У нас с Чарльзом почти не было возможности поговорить наедине, пока следующим утром перед ланчем мы не устроились на прибрежном валуне в Каске. Море было ослепительного голубовато-зеленого цвета, в миле или двух от нас прекрасно видны были казино и шикарные виллы Эсторила. Двумя часами раньше мы сошли с парохода в Лиссабоне, втиснулись в маленький переполненный людьми поезд и доехали до конечной станции — рыбацкой деревушки Каске.

Но даже выбравшись, наконец, из толпы португальцев и оставшись с Чарльзом наедине, я поначалу не могла говорить. Я сидела, обняв колени руками, и ощущала, как напряжена у меня спина. Я чувствовала себя настолько измученной и несчастной, что, казалось, никогда больше не смогу улыбаться.

Это были кошмарные двадцать четыре часа. Друзья Чарльза не стали задавать много вопросов; они быстро приготовили сэндвичей и крепкого кофе, а потом Чарльз повел меня в полицию. Я все еще очень смутно осознавала происходящее. Кто-то отправился на аэродром встречать дядю Рональда, а потом, в его присутствии, я рассказала мою историю настолько ясно, насколько смогла. Каких же усилий это мне стоило! На меня градом сыпались похвалы, особенно когда они достали таинственный контейнер из запертой пароходной библиотеки и привезли се туда. В присутствии полиции его вскрыли, и там действительно оказался микрофильм, содержащий информацию, украденную с Королевского холма.

Тело Эдварда Верритона отправили назад в Англию в сопровождении его жены. Миссис Верритон вела себя просто великолепно. Стойко приняв весть о произошедшем и осознав, что все кончилось, она держалась невероятно уверенно и спокойно. Она занималась приготовлениями к отъезду и настаивала, что с ней все в порядке. Уезжая в аэропорт, она тепло и ободряюще сказала мне:

— Джоанна, дорогая, простите меня. Я не знала, что вы тоже причастны к этому. Вы вели себя превосходно и так сильно рисковали. И мы с детьми тоже. Разумеется, мы обязаны жизнью вам. Будет лучше, если на этом все и закончится; тогда почти никто ничего не узнает. Старший инспектор Форест обещал мне, что будет все держать в строжайшем секрете, насколько это возможно. Крейги тоже очень деликатны, да и известно им лишь то, что Эдвард мертв. Они не спрашивали ни о каких подробностях.

Потом она отправилась в свое печальное путешествие в Англию, оставив детей возвращаться в Саутгемптон на пароходе с Крейгами и со мной. Но она успела побыть некоторое время с Кенди и Гилом и сказать им, что их отец погиб в аварии.

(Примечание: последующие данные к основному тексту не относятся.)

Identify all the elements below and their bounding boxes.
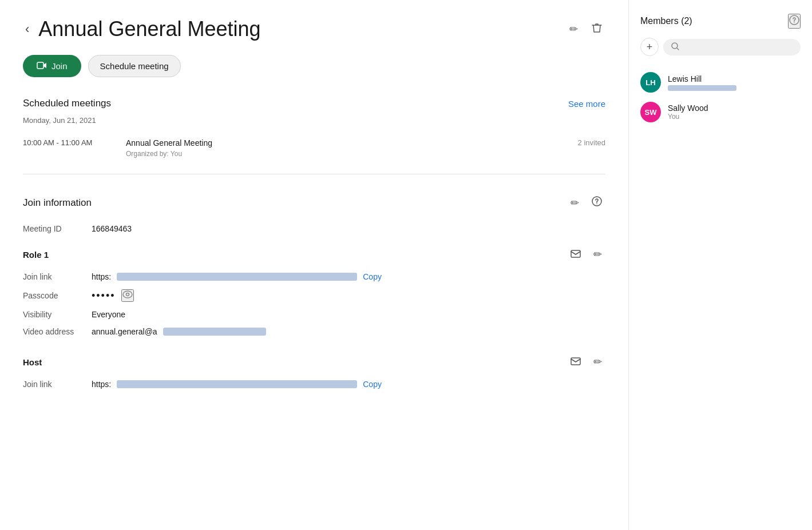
role1-passcode-value: ••••• (92, 289, 134, 302)
member-name-sw: Sally Wood (668, 103, 708, 113)
mail-icon (571, 249, 581, 260)
meeting-details: Annual General Meeting Organized by: You (126, 138, 567, 158)
trash-icon (592, 25, 602, 36)
role1-passcode-dots: ••••• (92, 290, 116, 302)
see-more-button[interactable]: See more (568, 99, 605, 109)
search-icon (671, 42, 679, 52)
role1-join-link-label: Join link (23, 272, 92, 281)
meeting-id-row: Meeting ID 166849463 (23, 224, 605, 233)
meeting-organizer: Organized by: You (126, 150, 567, 158)
svg-point-2 (596, 204, 597, 205)
host-edit-button[interactable]: ✏ (590, 352, 605, 372)
role1-video-address-row: Video address annual.general@a (23, 327, 605, 336)
host-section: Host ✏ Join l (23, 352, 605, 389)
member-you-sw: You (668, 113, 708, 121)
role1-visibility-row: Visibility Everyone (23, 310, 605, 319)
role1-mail-button[interactable] (567, 245, 584, 264)
host-join-link-prefix: https: (92, 380, 111, 389)
member-item-sw: SW Sally Wood You (640, 97, 801, 127)
role1-video-address-value: annual.general@a (92, 327, 266, 336)
page-header: ‹ Annual General Meeting ✏ (23, 17, 605, 41)
member-email-lh (668, 85, 736, 91)
join-info-icons: ✏ (567, 193, 605, 213)
add-member-button[interactable]: + (640, 38, 659, 56)
role1-video-address-label: Video address (23, 327, 92, 336)
scheduled-meetings-title: Scheduled meetings (23, 98, 111, 109)
host-title: Host (23, 357, 42, 367)
member-info-lh: Lewis Hill (668, 74, 736, 91)
sidebar-header: Members (2) (640, 14, 801, 29)
role1-video-address-prefix: annual.general@a (92, 327, 157, 336)
role1-visibility-value: Everyone (92, 310, 125, 319)
svg-rect-6 (571, 358, 580, 365)
svg-rect-3 (571, 250, 580, 257)
meeting-id-value: 166849463 (92, 224, 132, 233)
role1-header: Role 1 ✏ (23, 245, 605, 264)
edit-button[interactable]: ✏ (566, 19, 581, 39)
page-title: Annual General Meeting (38, 17, 260, 41)
role1-passcode-toggle[interactable] (121, 289, 134, 302)
page-header-left: ‹ Annual General Meeting (23, 17, 261, 41)
pencil-icon-role1: ✏ (593, 249, 602, 260)
svg-point-4 (123, 291, 132, 298)
header-icons: ✏ (566, 19, 605, 40)
role1-join-link-value: https: Copy (92, 272, 382, 281)
host-mail-button[interactable] (567, 352, 584, 372)
svg-point-8 (794, 22, 795, 23)
member-search-box (663, 39, 801, 55)
divider (23, 174, 605, 174)
role1-icons: ✏ (567, 245, 605, 264)
member-item: LH Lewis Hill (640, 67, 801, 97)
sidebar-title: Members (2) (640, 16, 692, 26)
host-join-link-label: Join link (23, 380, 92, 389)
host-icons: ✏ (567, 352, 605, 372)
join-info-help-button[interactable] (588, 193, 605, 213)
role1-copy-button[interactable]: Copy (363, 272, 382, 281)
meeting-row: 10:00 AM - 11:00 AM Annual General Meeti… (23, 131, 605, 165)
schedule-meeting-button[interactable]: Schedule meeting (88, 55, 181, 77)
role1-video-address-blurred (163, 328, 266, 336)
member-search-input[interactable] (683, 42, 793, 51)
host-header: Host ✏ (23, 352, 605, 372)
role1-passcode-label: Passcode (23, 291, 92, 300)
host-join-link-blurred (117, 380, 357, 388)
role1-title: Role 1 (23, 250, 49, 260)
role1-section: Role 1 ✏ Join (23, 245, 605, 336)
meeting-invited: 2 invited (578, 138, 605, 147)
video-camera-icon (37, 61, 47, 71)
pencil-icon-host: ✏ (593, 356, 602, 368)
sidebar: Members (2) + (629, 0, 812, 530)
host-join-link-value: https: Copy (92, 380, 382, 389)
scheduled-meetings-section-header: Scheduled meetings See more (23, 98, 605, 109)
meeting-name: Annual General Meeting (126, 138, 567, 148)
meeting-time: 10:00 AM - 11:00 AM (23, 138, 114, 147)
main-content: ‹ Annual General Meeting ✏ (0, 0, 629, 530)
meeting-date: Monday, Jun 21, 2021 (23, 116, 605, 125)
join-info-edit-button[interactable]: ✏ (567, 193, 583, 213)
member-name-lh: Lewis Hill (668, 74, 736, 83)
svg-rect-0 (37, 62, 43, 69)
role1-join-link-blurred (117, 273, 357, 281)
sidebar-toolbar: + (640, 38, 801, 56)
join-button[interactable]: Join (23, 55, 81, 77)
pencil-icon: ✏ (569, 23, 578, 35)
host-join-link-row: Join link https: Copy (23, 380, 605, 389)
join-info-header: Join information ✏ (23, 193, 605, 213)
delete-button[interactable] (588, 19, 605, 40)
role1-edit-button[interactable]: ✏ (590, 245, 605, 264)
question-icon (592, 197, 602, 209)
pencil-icon-join: ✏ (571, 197, 579, 209)
sidebar-help-button[interactable] (788, 14, 801, 29)
member-info-sw: Sally Wood You (668, 103, 708, 121)
role1-visibility-label: Visibility (23, 310, 92, 319)
host-copy-button[interactable]: Copy (363, 380, 382, 389)
member-avatar-lh: LH (640, 72, 661, 93)
role1-join-link-prefix: https: (92, 272, 111, 281)
svg-point-5 (126, 293, 129, 296)
mail-icon-host (571, 356, 581, 368)
member-avatar-sw: SW (640, 102, 661, 122)
back-button[interactable]: ‹ (23, 19, 31, 39)
role1-passcode-row: Passcode ••••• (23, 289, 605, 302)
join-info-title: Join information (23, 197, 92, 209)
role1-join-link-row: Join link https: Copy (23, 272, 605, 281)
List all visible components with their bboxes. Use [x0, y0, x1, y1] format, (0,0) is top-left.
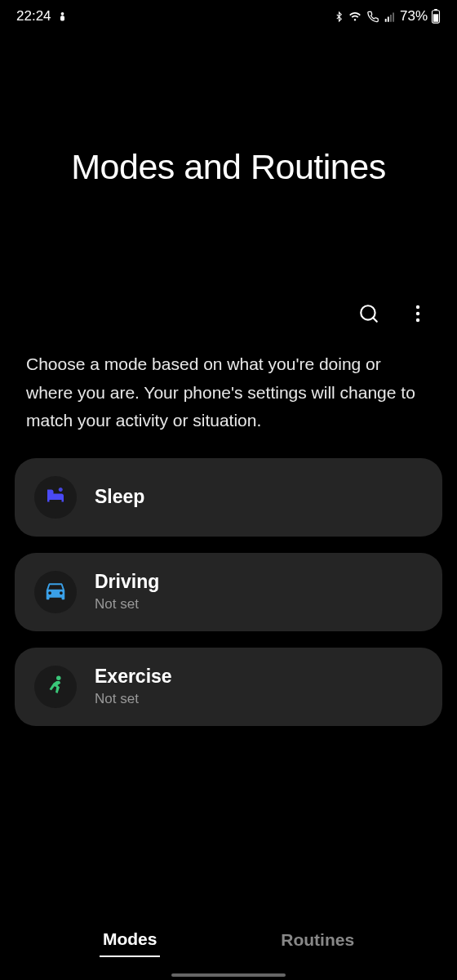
- clock-time: 22:24: [16, 8, 51, 24]
- battery-percentage: 73%: [400, 8, 428, 24]
- volte-icon: [366, 11, 380, 23]
- svg-point-0: [60, 11, 64, 15]
- signal-icon: [384, 11, 397, 23]
- search-icon: [358, 303, 379, 327]
- mode-text: Driving Not set: [95, 571, 159, 612]
- more-button[interactable]: [405, 301, 431, 327]
- mode-title: Driving: [95, 571, 159, 593]
- tab-modes[interactable]: Modes: [100, 923, 161, 957]
- battery-icon: [431, 9, 441, 24]
- bed-icon: [43, 483, 68, 511]
- svg-rect-7: [433, 14, 438, 21]
- status-right: 73%: [334, 8, 441, 24]
- search-button[interactable]: [356, 301, 382, 327]
- header: Modes and Routines: [0, 33, 457, 187]
- tab-routines[interactable]: Routines: [277, 923, 357, 957]
- description-text: Choose a mode based on what you're doing…: [0, 327, 457, 452]
- svg-point-11: [416, 311, 419, 314]
- svg-rect-3: [390, 15, 392, 22]
- running-icon: [43, 673, 68, 701]
- mode-text: Sleep: [95, 486, 144, 508]
- svg-line-9: [373, 318, 377, 322]
- mode-card-driving[interactable]: Driving Not set: [15, 553, 442, 631]
- wifi-icon: [348, 11, 362, 23]
- mode-title: Sleep: [95, 486, 144, 508]
- more-vertical-icon: [415, 304, 420, 326]
- mode-list: Sleep Driving Not set Exercise Not set: [0, 452, 457, 733]
- status-bar: 22:24 73%: [0, 0, 457, 33]
- mode-title: Exercise: [95, 666, 172, 688]
- status-left: 22:24: [16, 8, 69, 24]
- home-indicator[interactable]: [171, 973, 286, 977]
- svg-rect-4: [393, 12, 394, 21]
- svg-point-10: [416, 305, 419, 308]
- action-bar: [0, 187, 457, 327]
- bottom-nav: Modes Routines: [0, 923, 457, 957]
- mode-icon-wrap: [34, 476, 77, 519]
- svg-point-13: [56, 675, 61, 680]
- mode-text: Exercise Not set: [95, 666, 172, 707]
- svg-rect-6: [434, 9, 437, 11]
- svg-rect-2: [388, 16, 389, 21]
- page-title: Modes and Routines: [33, 147, 424, 187]
- mode-card-sleep[interactable]: Sleep: [15, 458, 442, 537]
- svg-rect-1: [385, 19, 387, 22]
- mode-subtitle: Not set: [95, 691, 172, 707]
- mode-icon-wrap: [34, 571, 77, 613]
- bluetooth-icon: [334, 11, 344, 23]
- mode-card-exercise[interactable]: Exercise Not set: [15, 648, 442, 726]
- person-icon: [56, 11, 69, 23]
- mode-subtitle: Not set: [95, 596, 159, 612]
- car-icon: [43, 578, 68, 606]
- mode-icon-wrap: [34, 666, 77, 708]
- svg-point-12: [416, 318, 419, 321]
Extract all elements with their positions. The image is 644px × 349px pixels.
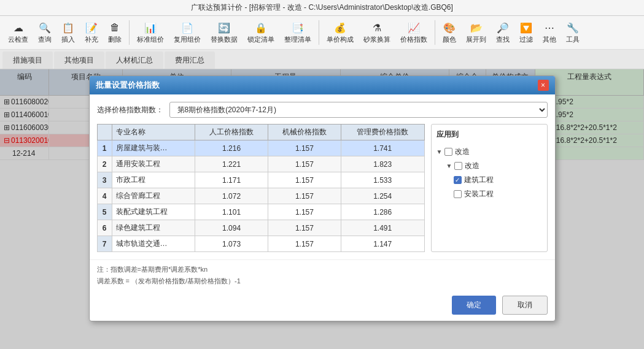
period-label: 选择价格指数期数：	[97, 105, 163, 115]
table-row-7[interactable]: 7 城市轨道交通… 1.073 1.157 1.147	[97, 236, 424, 252]
cell-mgmt-4: 1.254	[341, 188, 424, 204]
cell-num-6: 6	[97, 220, 112, 236]
toolbar-cloud-check-btn[interactable]: ☁ 云检查	[4, 18, 33, 47]
toolbar-supplement-btn[interactable]: 📝 补充	[80, 18, 103, 47]
sep1	[129, 20, 130, 45]
query-icon: 🔍	[38, 21, 52, 34]
tree-item-root[interactable]: ▼ 改造	[436, 145, 542, 159]
table-row-5[interactable]: 5 装配式建筑工程 1.101 1.157 1.286	[97, 204, 424, 220]
toolbar-lock-clear-btn[interactable]: 🔒 锁定清单	[243, 18, 279, 47]
table-panel: 专业名称 人工价格指数 机械价格指数 管理费价格指数 1 房屋建筑与装… 1.2…	[97, 124, 425, 252]
dialog-note-1: 注：指数调差=基期费用*调差系数*kn	[97, 265, 548, 274]
toolbar-replace-data-btn[interactable]: 🔄 替换数据	[206, 18, 242, 47]
cell-machine-7: 1.157	[268, 236, 341, 252]
cell-mgmt-6: 1.491	[341, 220, 424, 236]
cell-name-3: 市政工程	[112, 172, 195, 188]
delete-icon: 🗑	[108, 21, 122, 34]
table-row-6[interactable]: 6 绿色建筑工程 1.094 1.157 1.491	[97, 220, 424, 236]
panels: 专业名称 人工价格指数 机械价格指数 管理费价格指数 1 房屋建筑与装… 1.2…	[97, 124, 548, 252]
toolbar-find-btn[interactable]: 🔎 查找	[492, 18, 514, 47]
toolbar-standard-group-btn[interactable]: 📊 标准组价	[133, 18, 168, 47]
filter-label: 过滤	[519, 35, 533, 44]
color-icon: 🎨	[443, 21, 456, 34]
app-title: 广联达预算计价 - [招标管理 - 改造 - C:\Users\Administ…	[191, 3, 453, 12]
period-select[interactable]: 第8期价格指数(2020年7-12月) 第7期价格指数(2020年1-6月) 第…	[169, 102, 548, 118]
expand-to-label: 展开到	[466, 35, 486, 44]
tab-measures[interactable]: 措施项目	[2, 52, 53, 69]
cloud-check-label: 云检查	[8, 35, 28, 44]
cell-labor-7: 1.073	[195, 236, 268, 252]
cell-machine-3: 1.157	[268, 172, 341, 188]
cell-name-4: 综合管廊工程	[112, 188, 195, 204]
cell-num-7: 7	[97, 236, 112, 252]
toolbar-price-index-btn[interactable]: 📈 价格指数	[396, 18, 432, 47]
price-index-label: 价格指数	[400, 35, 427, 44]
replace-data-label: 替换数据	[211, 35, 238, 44]
cell-name-7: 城市轨道交通…	[112, 236, 195, 252]
tree-checkbox-installation[interactable]	[454, 190, 462, 198]
toolbar-expand-to-btn[interactable]: 📂 展开到	[462, 18, 491, 47]
cell-mgmt-1: 1.741	[341, 140, 424, 156]
toolbar-copy-group-btn[interactable]: 📄 复用组价	[169, 18, 205, 47]
tab-labor-machine[interactable]: 人材机汇总	[106, 52, 163, 69]
unit-compose-icon: 💰	[333, 21, 347, 34]
query-label: 查询	[38, 35, 52, 44]
main-content: 编码 项目名称 单位 工程量 综合单价 综合合价 单价构成文件 工程量表达式 ⊞…	[0, 69, 644, 349]
apply-to-panel: 应用到 ▼ 改造 ▼ 改造	[431, 124, 548, 252]
cell-num-2: 2	[97, 156, 112, 172]
table-row-2[interactable]: 2 通用安装工程 1.221 1.157 1.823	[97, 156, 424, 172]
cell-machine-1: 1.157	[268, 140, 341, 156]
tree-label-root: 改造	[455, 147, 470, 157]
tab-fee-summary[interactable]: 费用汇总	[165, 52, 215, 69]
toolbar-color-btn[interactable]: 🎨 颜色	[438, 18, 460, 47]
toolbar-insert-btn[interactable]: 📋 插入	[57, 18, 79, 47]
toolbar-tools-btn[interactable]: 🔧 工具	[562, 18, 584, 47]
tree-label-construction: 建筑工程	[464, 175, 494, 185]
table-row-1[interactable]: 1 房屋建筑与装… 1.216 1.157 1.741	[97, 140, 424, 156]
toolbar-delete-btn[interactable]: 🗑 删除	[104, 18, 126, 47]
toolbar-mortar-calc-btn[interactable]: ⚗ 砂浆换算	[359, 18, 395, 47]
insert-icon: 📋	[61, 21, 75, 34]
table-row-3[interactable]: 3 市政工程 1.171 1.157 1.533	[97, 172, 424, 188]
cell-num-3: 3	[97, 172, 112, 188]
cell-labor-1: 1.216	[195, 140, 268, 156]
delete-label: 删除	[108, 35, 122, 44]
dialog-close-button[interactable]: ×	[538, 80, 549, 91]
tab-bar: 措施项目 其他项目 人材机汇总 费用汇总	[0, 50, 644, 69]
tree-item-level1[interactable]: ▼ 改造	[436, 159, 542, 173]
tree-checkbox-level1[interactable]	[454, 162, 462, 170]
tab-other-items[interactable]: 其他项目	[54, 52, 104, 69]
toolbar: ☁ 云检查 🔍 查询 📋 插入 📝 补充 🗑 删除 📊 标准组价 📄 复用组价 …	[0, 16, 644, 50]
cell-num-1: 1	[97, 140, 112, 156]
cell-name-5: 装配式建筑工程	[112, 204, 195, 220]
expand-to-icon: 📂	[470, 21, 483, 34]
tree-arrow-level1: ▼	[446, 163, 452, 169]
other-icon: ⋯	[543, 21, 556, 34]
tree-checkbox-construction[interactable]: ✓	[454, 176, 462, 184]
sep3	[435, 20, 435, 45]
organize-clear-label: 整理清单	[284, 35, 311, 44]
cell-mgmt-5: 1.286	[341, 204, 424, 220]
toolbar-other-btn[interactable]: ⋯ 其他	[538, 18, 561, 47]
cancel-button[interactable]: 取消	[502, 296, 548, 315]
toolbar-filter-btn[interactable]: 🔽 过滤	[515, 18, 537, 47]
confirm-button[interactable]: 确定	[452, 296, 496, 315]
find-icon: 🔎	[496, 21, 510, 34]
unit-compose-label: 单价构成	[327, 35, 354, 44]
tools-label: 工具	[566, 35, 580, 44]
tree-item-installation[interactable]: 安装工程	[436, 187, 542, 201]
table-row-4[interactable]: 4 综合管廊工程 1.072 1.157 1.254	[97, 188, 424, 204]
filter-icon: 🔽	[519, 21, 533, 34]
organize-clear-icon: 📑	[291, 21, 305, 34]
cell-labor-6: 1.094	[195, 220, 268, 236]
tree-item-construction[interactable]: ✓ 建筑工程	[436, 173, 542, 187]
insert-label: 插入	[61, 35, 75, 44]
standard-group-label: 标准组价	[137, 35, 164, 44]
toolbar-unit-compose-btn[interactable]: 💰 单价构成	[322, 18, 358, 47]
toolbar-query-btn[interactable]: 🔍 查询	[34, 18, 56, 47]
dialog-title: 批量设置价格指数	[96, 80, 160, 91]
tree-checkbox-root[interactable]	[444, 148, 452, 156]
toolbar-organize-clear-btn[interactable]: 📑 整理清单	[280, 18, 316, 47]
cell-name-6: 绿色建筑工程	[112, 220, 195, 236]
find-label: 查找	[496, 35, 510, 44]
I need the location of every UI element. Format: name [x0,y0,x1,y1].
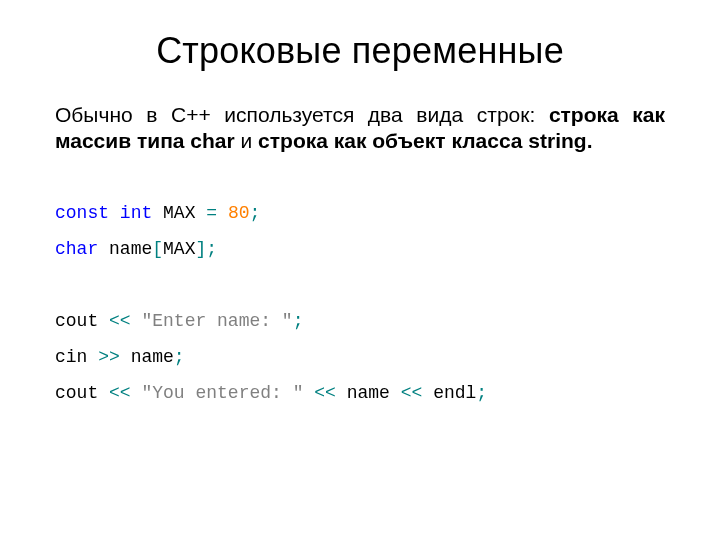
semi: ; [293,311,304,331]
code-line-4: cin >> name; [55,347,185,367]
space [131,383,142,403]
semi: ; [476,383,487,403]
op-shl: << [401,383,423,403]
kw-int: int [120,203,152,223]
space [109,203,120,223]
code-line-2: char name[MAX]; [55,239,217,259]
op-shl: << [109,383,131,403]
body-paragraph: Обычно в C++ используется два вида строк… [55,102,665,155]
space [120,347,131,367]
id-name: name [131,347,174,367]
id-endl: endl [433,383,476,403]
semi: ; [250,203,261,223]
space [131,311,142,331]
slide-title: Строковые переменные [55,30,665,72]
kw-char: char [55,239,98,259]
space [422,383,433,403]
op-shr: >> [98,347,120,367]
kw-const: const [55,203,109,223]
num-80: 80 [228,203,250,223]
space [303,383,314,403]
space [152,203,163,223]
body-part1: Обычно в C++ используется два вида строк… [55,103,549,126]
space [98,239,109,259]
bracket-close: ] [195,239,206,259]
id-name: name [347,383,401,403]
code-line-3: cout << "Enter name: "; [55,311,303,331]
body-bold2: строка как объект класса string. [258,129,592,152]
body-part2: и [235,129,258,152]
semi: ; [174,347,185,367]
id-name: name [109,239,152,259]
id-max: MAX [163,239,195,259]
space [336,383,347,403]
slide: Строковые переменные Обычно в C++ исполь… [0,0,720,540]
code-block: const int MAX = 80; char name[MAX]; cout… [55,195,665,411]
semi: ; [206,239,217,259]
bracket-open: [ [152,239,163,259]
id-cin: cin [55,347,98,367]
code-line-5: cout << "You entered: " << name << endl; [55,383,487,403]
id-cout: cout [55,383,109,403]
op-shl: << [109,311,131,331]
code-line-1: const int MAX = 80; [55,203,260,223]
str-lit: "You entered: " [141,383,303,403]
str-lit: "Enter name: " [141,311,292,331]
space [217,203,228,223]
code-blank [55,275,66,295]
op-shl: << [314,383,336,403]
id-max: MAX [163,203,206,223]
op-eq: = [206,203,217,223]
id-cout: cout [55,311,109,331]
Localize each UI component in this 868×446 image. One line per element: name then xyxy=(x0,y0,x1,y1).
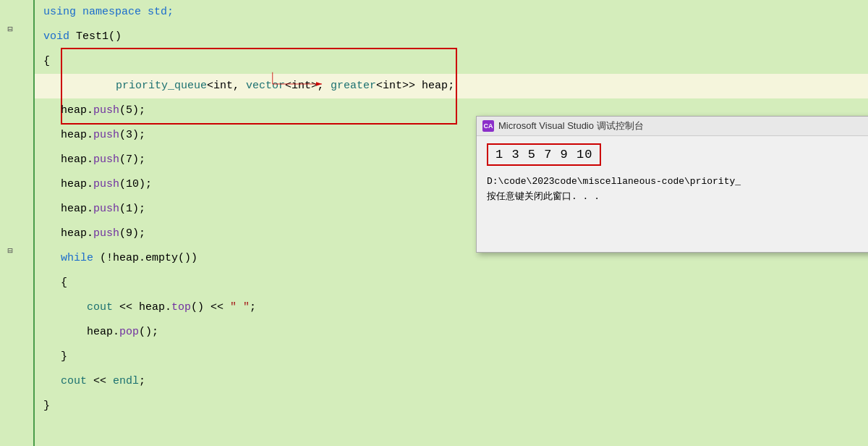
code-token-vector: vector xyxy=(246,80,285,92)
code-token-push6: push xyxy=(93,222,119,246)
code-token-push4-args: (10); xyxy=(119,172,152,197)
console-path: D:\code\2023code\miscellaneous-code\prio… xyxy=(487,176,868,187)
code-token-endl: endl xyxy=(113,369,139,394)
code-content: using namespace std; void Test1() { prio… xyxy=(35,0,868,446)
code-line-14: heap.pop(); xyxy=(35,320,868,345)
code-token-cout2: cout xyxy=(61,369,87,394)
code-token-heappop: heap. xyxy=(87,320,119,345)
editor-area: ⊟ ⊟ using namespace std; void Test1() { … xyxy=(0,0,868,446)
code-token-heap5: heap. xyxy=(61,197,93,222)
console-titlebar: CA Microsoft Visual Studio 调试控制台 xyxy=(477,117,868,136)
code-token-cout2-op: << xyxy=(87,369,113,394)
code-token-greater: greater xyxy=(331,80,376,92)
code-line-15: } xyxy=(35,345,868,369)
code-token-pq: priority_queue xyxy=(116,80,207,92)
code-token-top: top xyxy=(171,295,191,320)
code-brace-while-open: { xyxy=(61,271,67,295)
code-token-cout1-op: << heap. xyxy=(113,295,171,320)
vs-icon: CA xyxy=(482,120,494,132)
code-line-4: priority_queue<int, vector<int>, greater… xyxy=(35,74,868,98)
code-token-cout1-end: ; xyxy=(250,295,256,320)
code-token-greater-int: <int>> heap; xyxy=(376,80,454,92)
code-token-cout2-end: ; xyxy=(139,369,145,394)
code-token-push4: push xyxy=(93,172,119,197)
code-line-13: cout << heap.top() << " "; xyxy=(35,295,868,320)
code-token-void: void xyxy=(43,25,76,49)
code-token-while-cond: (!heap.empty()) xyxy=(93,246,197,271)
code-token-push2-args: (3); xyxy=(119,123,145,148)
code-token-vector-int: <int>, xyxy=(285,80,331,92)
code-token-pop: pop xyxy=(119,320,139,345)
code-token-push2: push xyxy=(93,123,119,148)
output-box: 1 3 5 7 9 10 xyxy=(487,143,601,166)
code-token-push6-args: (9); xyxy=(119,222,145,246)
code-token-heap2: heap. xyxy=(61,123,93,148)
code-token-heap1: heap. xyxy=(61,98,93,123)
code-token-push5-args: (1); xyxy=(119,197,145,222)
code-token-push1: push xyxy=(93,98,119,123)
fold-indicator-void[interactable]: ⊟ xyxy=(6,25,14,33)
code-token-push3-args: (7); xyxy=(119,148,145,172)
code-token-str: " " xyxy=(230,295,250,320)
code-brace-fn-close: } xyxy=(43,394,50,418)
code-token-push3: push xyxy=(93,148,119,172)
code-token-push1-args: (5); xyxy=(119,98,145,123)
output-text: 1 3 5 7 9 10 xyxy=(495,148,592,161)
code-token-cout1: cout xyxy=(87,295,113,320)
code-token-while: while xyxy=(61,246,93,271)
code-token-heap4: heap. xyxy=(61,172,93,197)
code-token-push5: push xyxy=(93,197,119,222)
code-line-17: } xyxy=(35,394,868,418)
code-token-test1: Test1() xyxy=(76,25,122,49)
code-line-16: cout << endl; xyxy=(35,369,868,394)
console-title: Microsoft Visual Studio 调试控制台 xyxy=(498,119,644,132)
code-token-heap6: heap. xyxy=(61,222,93,246)
code-brace-while-close: } xyxy=(61,345,67,369)
code-token-heap3: heap. xyxy=(61,148,93,172)
code-line-12: { xyxy=(35,271,868,295)
code-line-1: using namespace std; xyxy=(35,0,868,25)
code-token-top-rest: () << xyxy=(191,295,230,320)
code-line-2: void Test1() xyxy=(35,25,868,49)
code-token-pop-end: (); xyxy=(139,320,158,345)
fold-indicator-while[interactable]: ⊟ xyxy=(6,246,14,255)
code-token-pq-args: <int, xyxy=(207,80,246,92)
console-body: 1 3 5 7 9 10 D:\code\2023code\miscellane… xyxy=(477,136,868,252)
editor-gutter: ⊟ ⊟ xyxy=(0,0,35,446)
console-message: 按任意键关闭此窗口. . . xyxy=(487,190,868,203)
code-brace-open: { xyxy=(43,49,50,74)
console-popup: CA Microsoft Visual Studio 调试控制台 1 3 5 7… xyxy=(476,116,868,253)
code-token: using namespace std; xyxy=(43,0,174,25)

Они приняли это спокойно, слишком спокойно; мне страшно не понравилось недоверчивое, удивленное выражение их глаз и почти весь остаток дня я посвятила детям. В Лиссабоне Крейги настояли на том, что они приглядят за Кенди и Гилом, и отправили меня на берег с Чарльзом. По-моему, они догадывались о многом из того, что им не сказали, но даже болтушка миссис Крейг вела себя очень сдержанно.

Когда мы сели на горячие камни, Чарльз неожиданно обнял меня и привлек к себе.

— Джоанна, милая, брось. Не будь такой. Все позади.

— Но я не могу забыть… ничего не могу забыть, — сказала я. — И чувствую, что никогда не смогу. Особенно о детях.

— Это был лучший выход. Если бы он остался жив, все неминуемо получило бы широкую огласку. Подумай об этом. Их отец — предатель. Это было бы куда большей трагедией.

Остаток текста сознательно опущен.